Le premier mythe, c’est cette opposition imaginaire entre, d’une part, des politiques de gauche soucieuses des droits sociaux, mais peu regardantes des impératifs budgétaires et, d’autre part, des politiques de droite très dures socialement, mais qui seraient marquées par une rigoureuse orthodoxie budgétaire.

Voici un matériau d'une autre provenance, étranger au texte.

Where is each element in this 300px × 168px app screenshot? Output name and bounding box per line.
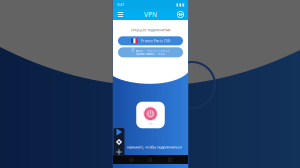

En effet, ce gouvernement de droite parvient à cumuler une farouche politique antisociale et un inquiétant dérapage des finances publiques. Il va chercher des milliards en excluant des milliers de chômeurs, en s’en prenant aux malades de longue durée, en s’attaquant aux pensions, en appliquant un saut d’index, en réduisant l’emploi dans les administrations (y compris le service qui calcule… les rentrées fiscales pour le budget), en mettant l’appareil judiciaire dans un état de délabrement incroyable, en rabotant fortement la dotation d’une SNCB dont on a tant besoin pour la mobilité et les enjeux climatiques, etc. Et, malgré cette austérité, le compte n’est pas bon !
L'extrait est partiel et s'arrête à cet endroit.